By Enyichukwu Enemanna
Rwanda on Wednesday told a panel of international arbitrators that Britain still owes it 100 million pounds ($134 million) under a now contentious refugee transfer deal, which the Prime Minister, Keir Starmer suspended in 2024 when he came to office.
The deal reached in 2022 under the former Prime Minister Rishi Sunak, involves sending migrants who arrive in the U.K. as stowaways or in small boats to the East African country.
It included arrangements for payments to Rwanda to help cover costs.
At that time, Rwanda set up an asylum appeals chamber, created ministerial and administrative structures and “prepared reception facilities for the incoming refugees and incurred significant costs in doing so,” Rwanda’s Justice Minister and Attorney General Emmanuel Ugirashebuja told a hearing at the Permanent Court of Arbitration in The Hague.
Upon assumption of office, Starmer, “the new Prime Minister declared the Rwanda scheme to be dead and buried on his first full day in office,” Ugirashebuja said.
“The United Kingdom did not do Rwanda the courtesy of informing it in advance. Instead, Rwanda was left to read about these developments in the media,” he said.
The British government is urging the court to dismiss Rwanda’s claims, arguing that the countries agreed in November 2024 that Rwanda would forgo the payments.
But Rwanda has denied that. Ugirashebuja told the panel that the U.K. “sought to walk away from its legal obligations.”
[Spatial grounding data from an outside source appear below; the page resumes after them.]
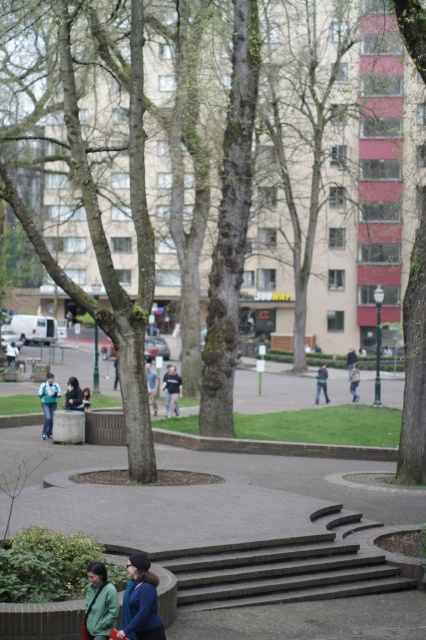 You are a photographer trying to capture a shot of the teal fabric backpack at center and the dark gray shirt at center in the urban park scene. Which object should you focus on first if you want to include both in your frame without zooming in or out?

The teal fabric backpack at center is smaller than the dark gray shirt at center, so you should focus on the teal fabric backpack at center first to ensure it fits properly in the frame before adjusting for the larger dark gray shirt at center.

You are standing at the top of the curved steps in the urban park scene. You see a teal fabric backpack at center and a dark gray shirt at center. Which object is positioned to the left?

The teal fabric backpack at center is to the left of the dark gray shirt at center, so the teal fabric backpack at center is positioned to the left. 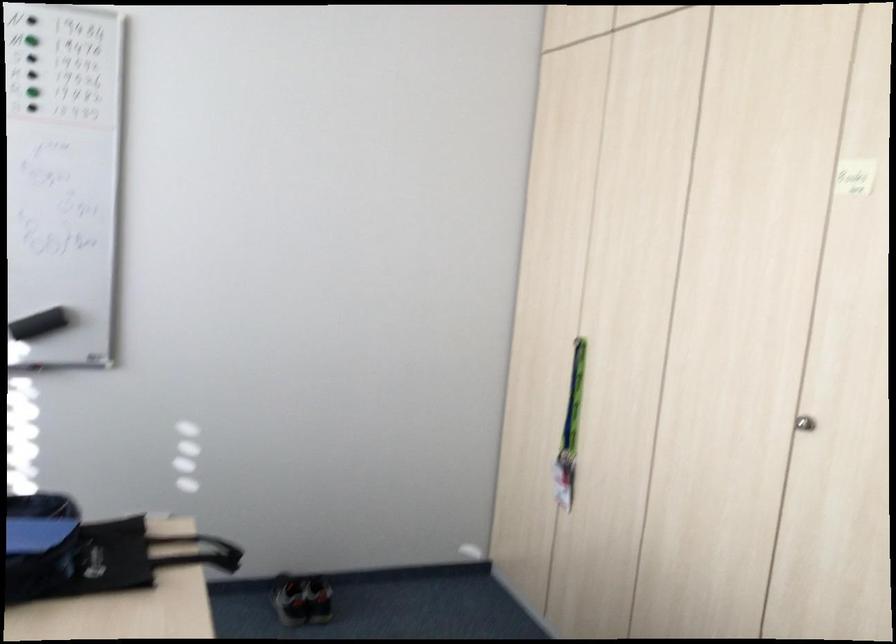 Where would you peel the yellow sticky note? Please return your answer as a coordinate pair (x, y).

(855, 176) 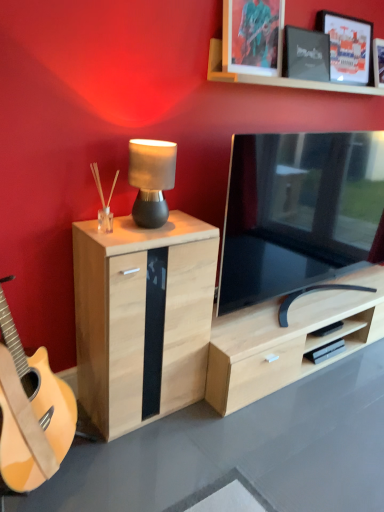 The image size is (384, 512). Find the location of `vacant area located to the right-hand side of natural wood cabinet at left`. vacant area located to the right-hand side of natural wood cabinet at left is located at coordinates (230, 428). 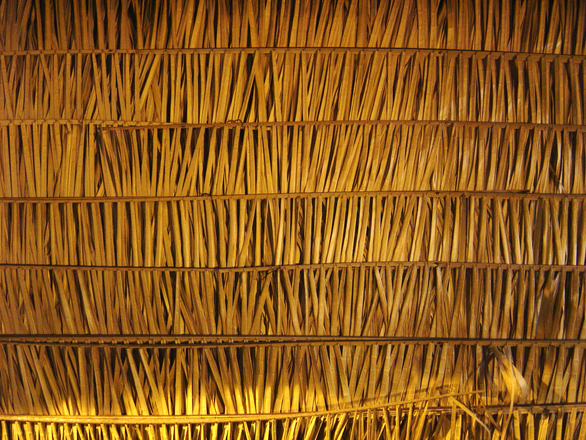 Locate an element on the screen. This screenshot has height=440, width=586. woven raffia bands is located at coordinates (x=459, y=15), (x=425, y=72), (x=403, y=157), (x=389, y=227), (x=374, y=291), (x=329, y=372), (x=316, y=433). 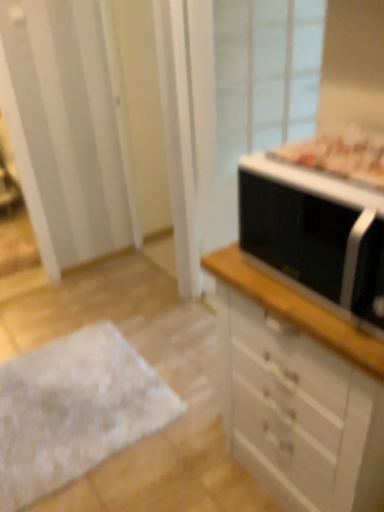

Starmer’s home secretary at the time the deal was scrapped, Yvette Cooper, called it the “most shocking waste of taxpayer money I have ever seen.”
She estimated that the plan, which ran into legal challenges and was widely criticized by human rights groups, cost 700 million pounds in public funds including making payments to Rwanda, hiring flights that never took off and paying more than a thousand civil servants who worked on the arrangements.
Under the 2022 deal, migrants were to be sent to Rwanda, where their asylum claims would be processed and, if successful, they would stay.
Britain’s Supreme Court ruled that the policy was unlawful because Rwanda is not a safe third country for migrants sent there.